Know Your Budget Figure out what you can afford to spend in a year, a season, or a month on shows. You can't plan if you don't have some hard numbers to work with.

Know Your Goal Perhaps you're shooting for a state high-point award or a world title. Or, maybe you just want to get experience in the show pen and have fun. Your goal will determine the kind and amount of showing you'll need to do, and what you'll need to spend.
The tricky part comes next, as you try to figure out how to reach your goal with the money you have. Although no one ever really seems to have enough, your dollars may take you further than you think if you follow these expense-managing tips.

The Expense: Training Fees

Budget Buster: You have your horse in training at your trainer's barn. Sure, you'll have the advantage of a pro's advice and assistance whenever you need it, but you'll pay a pretty penny for it. (Spending between $500 and $700 or more a month in training and board - no showing expense included - is common.)

Cost Cutters:

Stable your horse at home or at a less expensive barn find a trainer who'll let you haul in for lessons, and pay a day fee for help at shows. Work on your own during the week, following a lesson plan you map out with your trainer.

If you're showing mainly for mileage and fun, save even more money by bringing a riding buddy rather than a trainer to shows. Your friend can critique your rides and videotape them for you.

If you're chasing points and need your trainer's help to do so, ask him or her to help you map out a strategy. Perhaps it would include sending your horse to the training facility for a month at the start of the season or before major competitions to tune him up. You could save on board and training bills the rest of the year with alternative arrangements.
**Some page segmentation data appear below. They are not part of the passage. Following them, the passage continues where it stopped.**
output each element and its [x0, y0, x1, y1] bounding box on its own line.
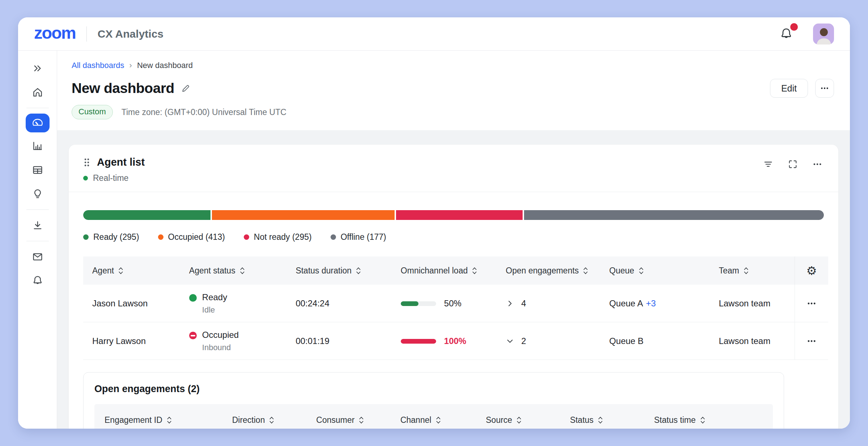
column-header-queue[interactable]: Queue [600, 266, 710, 276]
row-more-button[interactable] [807, 298, 817, 309]
widget-title: Agent list [97, 156, 145, 168]
queue-cell: Queue B [600, 336, 710, 346]
team-name: Lawson team [710, 298, 795, 309]
page: zoom CX Analytics [0, 0, 868, 446]
breadcrumb-all-dashboards[interactable]: All dashboards [72, 61, 124, 70]
column-header-status-duration[interactable]: Status duration [286, 266, 391, 276]
page-header: All dashboards › New dashboard New dashb… [57, 51, 850, 130]
column-header-consumer[interactable]: Consumer [306, 415, 390, 425]
column-header-team[interactable]: Team [710, 266, 795, 276]
sidebar-item-dashboards[interactable] [26, 114, 50, 132]
notifications-button[interactable] [778, 26, 794, 42]
sidebar-item-subscriptions[interactable] [26, 247, 50, 267]
sidebar-item-home[interactable] [26, 82, 50, 102]
bar-chart-icon [32, 140, 43, 152]
column-header-channel[interactable]: Channel [390, 415, 476, 425]
load-progress-bar [401, 301, 436, 306]
queue-cell: Queue A+3 [600, 298, 710, 309]
realtime-dot [83, 176, 88, 180]
drag-handle-icon[interactable] [83, 158, 90, 167]
column-header-direction[interactable]: Direction [222, 415, 306, 425]
sort-icon [269, 416, 274, 424]
agent-status-stacked-bar [83, 210, 824, 220]
sort-icon [639, 267, 644, 275]
column-header-source[interactable]: Source [476, 415, 560, 425]
legend-dot [158, 234, 163, 240]
table-row-jason-lawson[interactable]: Jason Lawson Ready Idle 00:24:24 [83, 285, 828, 322]
segment-offline [524, 210, 824, 220]
sidebar-divider [26, 209, 49, 210]
agent-substatus: Inbound [202, 343, 239, 352]
sort-icon [472, 267, 477, 275]
chevron-right-icon [506, 299, 514, 308]
table-row-harry-lawson[interactable]: Harry Lawson Occupied Inbound 00:01:19 [83, 322, 828, 360]
brand-divider [86, 26, 87, 42]
column-header-status[interactable]: Status [560, 415, 644, 425]
sidebar [18, 51, 57, 429]
legend-item-offline: Offline (177) [331, 232, 386, 242]
legend-label: Occupied (413) [168, 232, 225, 242]
open-engagements-panel: Open engagements (2) Engagement ID Direc… [83, 372, 784, 429]
dashboard-more-button[interactable] [815, 79, 834, 98]
app-window: zoom CX Analytics [18, 17, 850, 429]
more-horizontal-icon [807, 336, 817, 346]
agent-list-widget: Agent list Real-time [69, 145, 838, 429]
row-more-button[interactable] [807, 336, 817, 346]
column-header-engagement-id[interactable]: Engagement ID [94, 415, 222, 425]
sidebar-item-downloads[interactable] [26, 215, 50, 235]
sidebar-item-alerts[interactable] [26, 271, 50, 291]
legend-item-occupied: Occupied (413) [158, 232, 225, 242]
agent-substatus: Idle [202, 305, 227, 315]
expand-row-button[interactable] [506, 299, 514, 308]
legend-dot [83, 234, 89, 240]
sidebar-item-reports[interactable] [26, 160, 50, 180]
segment-not-ready [396, 210, 523, 220]
dashboard-gauge-icon [31, 117, 44, 129]
agent-table-header: Agent Agent status Status duration [83, 256, 828, 285]
edit-button[interactable]: Edit [770, 79, 808, 98]
zoom-logo: zoom [34, 24, 76, 43]
fullscreen-button[interactable] [788, 159, 798, 169]
collapse-row-button[interactable] [506, 337, 514, 345]
pencil-icon [181, 83, 191, 93]
sort-icon [598, 416, 603, 424]
legend-dot [244, 234, 249, 240]
load-percent: 50% [444, 298, 461, 309]
sidebar-item-insights[interactable] [26, 184, 50, 204]
dashboard-content: Agent list Real-time [57, 130, 850, 429]
column-header-omnichannel-load[interactable]: Omnichannel load [392, 266, 497, 276]
column-header-status-time[interactable]: Status time [644, 415, 773, 425]
notification-badge-dot [790, 23, 798, 31]
product-name: CX Analytics [98, 28, 163, 40]
chevron-down-icon [506, 337, 514, 345]
segment-ready [83, 210, 210, 220]
status-duration: 00:24:24 [286, 298, 391, 309]
sort-icon [436, 416, 441, 424]
sidebar-item-analytics[interactable] [26, 136, 50, 156]
lightbulb-icon [32, 188, 43, 200]
rename-dashboard-button[interactable] [181, 83, 191, 93]
timezone-label: Time zone: (GMT+0:00) Universal Time UTC [122, 107, 286, 117]
sort-icon [583, 267, 588, 275]
double-chevron-right-icon [32, 63, 43, 74]
column-header-agent-status[interactable]: Agent status [180, 266, 287, 276]
sort-icon [356, 267, 361, 275]
sidebar-collapse-button[interactable] [26, 58, 50, 78]
breadcrumb-current: New dashboard [137, 61, 193, 70]
filter-button[interactable] [763, 159, 773, 169]
engagements-table-header: Engagement ID Direction Consumer [94, 404, 773, 429]
column-header-open-engagements[interactable]: Open engagements [497, 266, 600, 276]
agent-status: Ready [202, 292, 227, 302]
sort-icon [118, 267, 123, 275]
queue-extra-link[interactable]: +3 [646, 298, 656, 308]
avatar[interactable] [813, 24, 834, 44]
gear-icon: ⚙ [806, 265, 817, 277]
sort-icon [516, 416, 522, 424]
column-header-agent[interactable]: Agent [83, 266, 180, 276]
team-name: Lawson team [710, 336, 795, 346]
open-engagements-count: 4 [521, 298, 526, 309]
column-settings-button[interactable]: ⚙ [795, 256, 828, 285]
widget-more-button[interactable] [812, 159, 822, 169]
filter-icon [763, 159, 773, 169]
queue-name: Queue B [609, 336, 644, 346]
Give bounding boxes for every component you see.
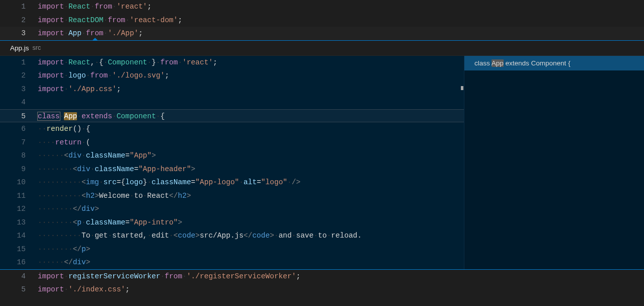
line-number: 12 [0,202,38,216]
code-line[interactable]: 4import·registerServiceWorker·from·'./re… [0,270,644,283]
line-number: 6 [0,122,38,136]
code-content[interactable]: import·ReactDOM·from·'react-dom'; [38,14,182,27]
code-line[interactable]: 11··········<h2>Welcome·to·React</h2> [0,189,464,203]
code-line[interactable]: 5import·'./index.css'; [0,283,644,296]
line-number: 5 [0,283,38,296]
line-number: 11 [0,189,38,203]
code-line[interactable]: 13········<p·className="App-intro"> [0,216,464,230]
code-content[interactable]: import·App·from·'./App'; [38,27,143,40]
line-number: 4 [0,270,38,283]
overview-marker[interactable] [461,86,463,90]
code-line[interactable]: 2import·logo·from·'./logo.svg'; [0,69,464,83]
line-number: 15 [0,243,38,256]
line-number: 1 [0,56,38,69]
code-line[interactable]: 2import·ReactDOM·from·'react-dom'; [0,14,644,27]
line-number: 16 [0,256,38,269]
code-line[interactable]: 7····return·( [0,136,464,149]
code-content[interactable]: ··········<h2>Welcome·to·React</h2> [38,189,191,203]
peek-overview-ruler[interactable] [457,56,464,269]
code-line[interactable]: 3import·'./App.css'; [0,83,464,96]
peek-reference-item[interactable]: class App extends Component { [464,56,644,70]
code-content[interactable]: ········</div> [38,202,99,216]
line-number: 14 [0,229,38,243]
code-line[interactable]: 4 [0,96,464,109]
line-number: 1 [0,0,38,14]
line-number: 2 [0,69,38,83]
peek-header: App.js src [0,41,644,56]
code-line[interactable]: 1import·React·from·'react'; [0,0,644,14]
code-line[interactable]: 14··········To·get·started,·edit·<code>s… [0,229,464,243]
line-number: 9 [0,163,38,176]
code-line[interactable]: 15········</p> [0,243,464,256]
code-content[interactable]: class·App·extends·Component·{ [38,110,165,122]
line-number: 3 [0,27,38,40]
line-number: 7 [0,136,38,149]
line-number: 10 [0,176,38,189]
peek-editor[interactable]: 1import·React,·{·Component·}·from·'react… [0,56,464,269]
code-content[interactable]: ··········<img·src={logo}·className="App… [38,176,300,189]
code-content[interactable]: ······<div·className="App"> [38,149,156,163]
code-content[interactable]: ····return·( [38,136,90,149]
code-content[interactable]: import·'./App.css'; [38,83,121,96]
peek-body: 1import·React,·{·Component·}·from·'react… [0,56,644,269]
code-content[interactable]: import·React,·{·Component·}·from·'react'… [38,56,217,69]
code-line[interactable]: 8······<div·className="App"> [0,149,464,163]
code-content[interactable]: ··render()·{ [38,122,90,136]
code-content[interactable]: ······</div> [38,256,90,269]
line-number: 13 [0,216,38,230]
code-line[interactable]: 6··render()·{ [0,122,464,136]
outer-editor-top[interactable]: 1import·React·from·'react';2import·React… [0,0,644,40]
line-number: 4 [0,96,38,109]
peek-definition-widget: App.js src 1import·React,·{·Component·}·… [0,40,644,270]
code-content[interactable]: ········</p> [38,243,90,256]
code-content[interactable]: ········<div·className="App-header"> [38,163,195,176]
code-line[interactable]: 10··········<img·src={logo}·className="A… [0,176,464,189]
code-line[interactable]: 5class·App·extends·Component·{ [0,109,464,123]
code-line[interactable]: 9········<div·className="App-header"> [0,163,464,176]
outer-editor-bottom[interactable]: 4import·registerServiceWorker·from·'./re… [0,270,644,296]
code-line[interactable]: 12········</div> [0,202,464,216]
code-content[interactable]: ········<p·className="App-intro"> [38,216,182,230]
line-number: 8 [0,149,38,163]
line-number: 2 [0,14,38,27]
code-content[interactable]: ··········To·get·started,·edit·<code>src… [38,229,362,243]
code-line[interactable]: 16······</div> [0,256,464,269]
code-line[interactable]: 1import·React,·{·Component·}·from·'react… [0,56,464,69]
peek-filename[interactable]: App.js [10,44,29,52]
code-content[interactable]: import·logo·from·'./logo.svg'; [38,69,169,83]
line-number: 3 [0,83,38,96]
code-content[interactable]: import·React·from·'react'; [38,0,151,14]
peek-references-list[interactable]: class App extends Component { [464,56,644,269]
peek-filepath: src [33,44,41,51]
line-number: 5 [0,110,38,122]
code-content[interactable]: import·registerServiceWorker·from·'./reg… [38,270,300,283]
peek-pointer-caret [92,38,98,41]
code-content[interactable]: import·'./index.css'; [38,283,130,296]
Value Note: Training and showing solo isn't for everyone. You need discipline and self-confidence to work on your own, and you may miss the comaraderie that exists at many trainers' barns. But solo showing will save you money, maybe enough to cover the rest of your show expenses.

Budget Tips: Many trainers let students work off training fees. Offer to clean stalls or do other barn chores in exchange for lessons, or groom at shows in exchange for the trainer's help. See if your trainer needs your tack-cleaning, blanket-mending or bookkeeping skills.

The Expense: Show Clothes & Tack

Budget Buster: That gotta-have-it new headstall, a $450 status saddle blanket, or several different show outfits. This category will blow your budget out the barn door before you can say "custom chaps".

Cost Cutters:

Put your money where it counts most, by updating the most obvious parts of your turnout. For instance, if your saddle and headstall are in style, you can probably get another season out of that blanket.

Go with classic, good-quality clothes that'll serve you well for many years. A $30 white cotton oxford shirt, starched to death, is never out of style. Choose a hat and chps in a neutral color, such as black or buckskin, that will go with a variety of clothes and horse colors.

Use your head. If you can't spring for a top-quality felt hat (or find one second hand), go with a black one. Because black reflects less light, the quality is less obvious.

Shop second hand. You'll save hundreds of dollars by buying a late-model used saddle rather than a new one. Used chaps can be altered for a custom fit, and cost a fraction of what new custom chaps cost. (Sell your old gear to finance your new gear.)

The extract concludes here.